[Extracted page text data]
#####
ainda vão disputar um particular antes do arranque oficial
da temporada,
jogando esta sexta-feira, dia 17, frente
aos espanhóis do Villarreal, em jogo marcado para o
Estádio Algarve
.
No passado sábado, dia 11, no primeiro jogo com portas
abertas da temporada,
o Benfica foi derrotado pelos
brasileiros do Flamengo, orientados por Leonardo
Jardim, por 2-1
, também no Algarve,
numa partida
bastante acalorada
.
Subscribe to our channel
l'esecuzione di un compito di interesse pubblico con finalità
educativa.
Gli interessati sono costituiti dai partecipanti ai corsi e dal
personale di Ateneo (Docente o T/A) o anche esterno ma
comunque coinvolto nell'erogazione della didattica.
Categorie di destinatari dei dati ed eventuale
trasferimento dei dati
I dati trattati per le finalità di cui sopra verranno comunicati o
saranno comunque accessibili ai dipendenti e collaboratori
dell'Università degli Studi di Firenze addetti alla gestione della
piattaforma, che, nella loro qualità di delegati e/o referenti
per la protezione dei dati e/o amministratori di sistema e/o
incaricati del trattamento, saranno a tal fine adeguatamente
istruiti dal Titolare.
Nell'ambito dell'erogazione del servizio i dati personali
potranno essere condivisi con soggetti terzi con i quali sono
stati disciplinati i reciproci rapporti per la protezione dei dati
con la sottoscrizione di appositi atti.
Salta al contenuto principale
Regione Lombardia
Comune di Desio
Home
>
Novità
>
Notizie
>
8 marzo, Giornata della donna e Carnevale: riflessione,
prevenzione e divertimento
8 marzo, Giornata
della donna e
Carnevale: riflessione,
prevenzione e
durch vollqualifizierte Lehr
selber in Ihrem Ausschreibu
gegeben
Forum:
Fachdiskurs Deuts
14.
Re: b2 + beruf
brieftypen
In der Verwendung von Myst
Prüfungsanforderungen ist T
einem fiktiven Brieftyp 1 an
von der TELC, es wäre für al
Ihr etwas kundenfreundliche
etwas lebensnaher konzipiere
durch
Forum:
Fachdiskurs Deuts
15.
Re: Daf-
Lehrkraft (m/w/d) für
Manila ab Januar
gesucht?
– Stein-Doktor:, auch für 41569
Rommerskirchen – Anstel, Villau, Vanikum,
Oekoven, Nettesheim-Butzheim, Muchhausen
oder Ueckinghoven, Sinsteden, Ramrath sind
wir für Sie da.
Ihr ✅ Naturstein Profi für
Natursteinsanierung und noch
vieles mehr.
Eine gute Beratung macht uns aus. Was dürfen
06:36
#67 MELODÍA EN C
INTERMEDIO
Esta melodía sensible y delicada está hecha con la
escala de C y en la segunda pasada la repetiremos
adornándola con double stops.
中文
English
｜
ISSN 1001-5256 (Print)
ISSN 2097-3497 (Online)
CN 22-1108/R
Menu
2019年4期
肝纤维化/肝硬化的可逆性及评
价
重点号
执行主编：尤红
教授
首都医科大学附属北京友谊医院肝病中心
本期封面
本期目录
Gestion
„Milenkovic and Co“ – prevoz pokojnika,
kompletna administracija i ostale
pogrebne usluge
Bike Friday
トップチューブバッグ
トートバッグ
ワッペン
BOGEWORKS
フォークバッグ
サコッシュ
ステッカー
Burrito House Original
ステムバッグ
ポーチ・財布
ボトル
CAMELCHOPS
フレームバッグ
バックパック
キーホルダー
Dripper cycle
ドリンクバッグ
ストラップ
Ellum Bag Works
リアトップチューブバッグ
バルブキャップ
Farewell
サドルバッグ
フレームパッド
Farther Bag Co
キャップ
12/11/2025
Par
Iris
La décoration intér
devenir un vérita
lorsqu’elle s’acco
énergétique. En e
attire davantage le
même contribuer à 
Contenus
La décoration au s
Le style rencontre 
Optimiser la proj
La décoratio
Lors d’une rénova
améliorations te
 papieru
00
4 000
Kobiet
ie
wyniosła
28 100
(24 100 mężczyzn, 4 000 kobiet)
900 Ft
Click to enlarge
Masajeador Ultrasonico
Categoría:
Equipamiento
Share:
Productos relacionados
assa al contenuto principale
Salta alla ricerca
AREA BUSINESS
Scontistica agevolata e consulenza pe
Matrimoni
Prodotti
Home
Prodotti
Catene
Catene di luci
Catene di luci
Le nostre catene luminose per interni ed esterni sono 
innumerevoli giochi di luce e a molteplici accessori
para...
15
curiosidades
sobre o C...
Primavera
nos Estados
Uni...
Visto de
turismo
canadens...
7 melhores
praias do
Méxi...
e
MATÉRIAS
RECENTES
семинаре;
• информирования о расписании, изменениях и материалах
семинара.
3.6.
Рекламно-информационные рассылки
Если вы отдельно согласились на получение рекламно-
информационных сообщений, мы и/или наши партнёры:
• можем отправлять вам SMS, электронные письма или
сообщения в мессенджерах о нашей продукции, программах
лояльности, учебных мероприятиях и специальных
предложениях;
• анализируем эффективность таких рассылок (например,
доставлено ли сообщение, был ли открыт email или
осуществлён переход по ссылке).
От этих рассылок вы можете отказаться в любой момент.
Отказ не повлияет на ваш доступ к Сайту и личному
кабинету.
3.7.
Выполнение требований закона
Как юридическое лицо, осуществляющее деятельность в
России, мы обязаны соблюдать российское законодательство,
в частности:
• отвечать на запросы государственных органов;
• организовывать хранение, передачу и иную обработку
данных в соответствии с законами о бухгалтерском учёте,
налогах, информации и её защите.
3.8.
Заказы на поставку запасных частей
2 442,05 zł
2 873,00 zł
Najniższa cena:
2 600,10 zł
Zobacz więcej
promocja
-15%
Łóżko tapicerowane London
#####
What is needed:
Repeat the entries verbatim through the line with "No passado sábado, dia".

Written response:
ainda vão disputar um particular antes do arranque oficial
da temporada,
jogando esta sexta-feira, dia 17, frente
aos espanhóis do Villarreal, em jogo marcado para o
Estádio Algarve
.
No passado sábado, dia 11, no primeiro jogo com portas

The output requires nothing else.